Please print nothing but the lines from the one containing "não pode traduzir-se" to the final line below, exactly, and no pictures.

===== Dataset entries =====

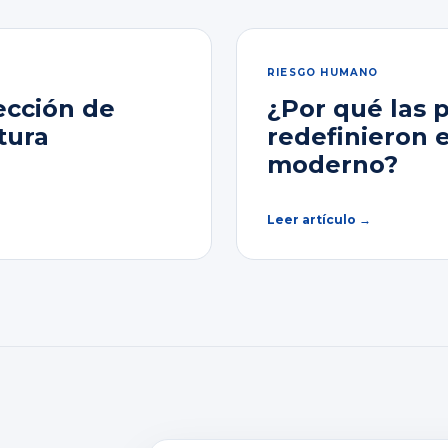
RIESGO HUMANO
ección de
¿Por qué las 
tura
redefinieron 
moderno?
Leer artículo →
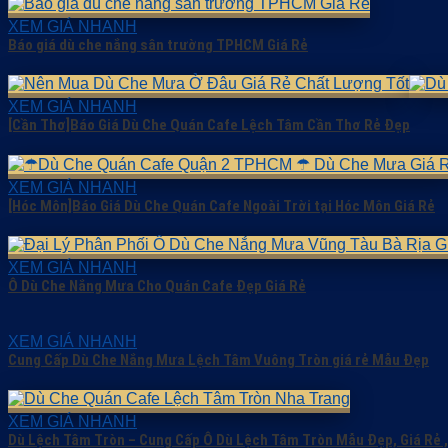
XEM GIÁ NHANH
Báo giá dù che nắng sân trường TPHCM Giá Rẻ
XEM GIÁ NHANH
[Cần Thơ]Báo Giá Dù Che Quán Cafe Lệch Tâm Cần Thơ Rẻ Đẹp
XEM GIÁ NHANH
[Hóc Môn]Báo Giá Dù Che Quán Cafe Ngoài Trời tại Hóc Môn Giá Rẻ
XEM GIÁ NHANH
Ô Dù Che Nắng Mưa Cho Quán Cafe Đẹp Giá Rẻ
XEM GIÁ NHANH
Cung Cấp Dù Che Nắng Mưa Lệch Tâm Vuông Tròn giá rẻ Mẫu Đẹp
XEM GIÁ NHANH
Dù Lệch Tâm Tròn – Cung Cấp Ô Dù Lệch Tâm Tròn Mẫu Đẹp, Giá Rẻ ,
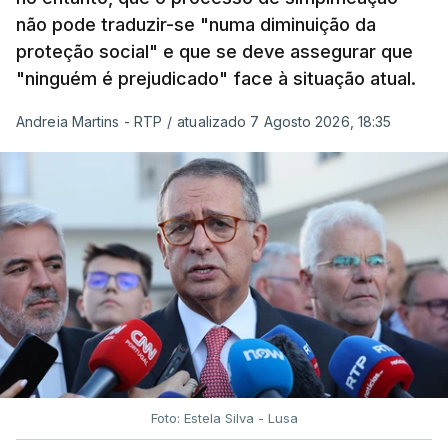
não pode traduzir-se "numa diminuição da
proteção social" e que se deve assegurar que
"ninguém é prejudicado" face à situação atual.
Andreia Martins - RTP
/
atualizado 7 Agosto 2026, 18:35
Foto: Estela Silva - Lusa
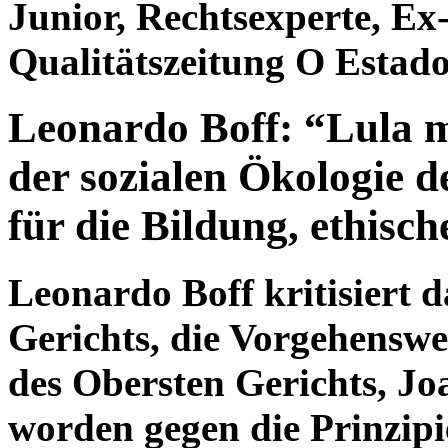
Junior, Rechtsexperte, Ex-
Qualitätszeitung O Estad
Leonardo Boff: “Lula m
der sozialen Ökologie d
für die Bildung, ethische
Leonardo Boff kritisiert d
Gerichts, die Vorgehenswe
des Obersten Gerichts, Jo
worden gegen die Prinzipi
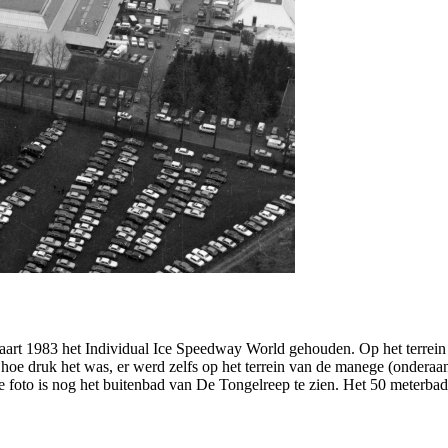
aart 1983 het Individual Ice Speedway World gehouden. Op het terrei
 hoe druk het was, er werd zelfs op het terrein van de manege (onderaan 
 foto is nog het buitenbad van De Tongelreep te zien. Het 50 meterbad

=====

● Task output
não pode traduzir-se "numa diminuição da
proteção social" e que se deve assegurar que
"ninguém é prejudicado" face à situação atual.
Andreia Martins - RTP
/
atualizado 7 Agosto 2026, 18:35
Foto: Estela Silva - Lusa
Junior, Rechtsexperte, Ex-
Qualitätszeitung O Estad
Leonardo Boff: “Lula m
der sozialen Ökologie d
für die Bildung, ethische
Leonardo Boff kritisiert d
Gerichts, die Vorgehenswe
des Obersten Gerichts, Jo
worden gegen die Prinzipi
aart 1983 het Individual Ice Speedway World gehouden. Op het terrei
 hoe druk het was, er werd zelfs op het terrein van de manege (onderaan 
 foto is nog het buitenbad van De Tongelreep te zien. Het 50 meterbad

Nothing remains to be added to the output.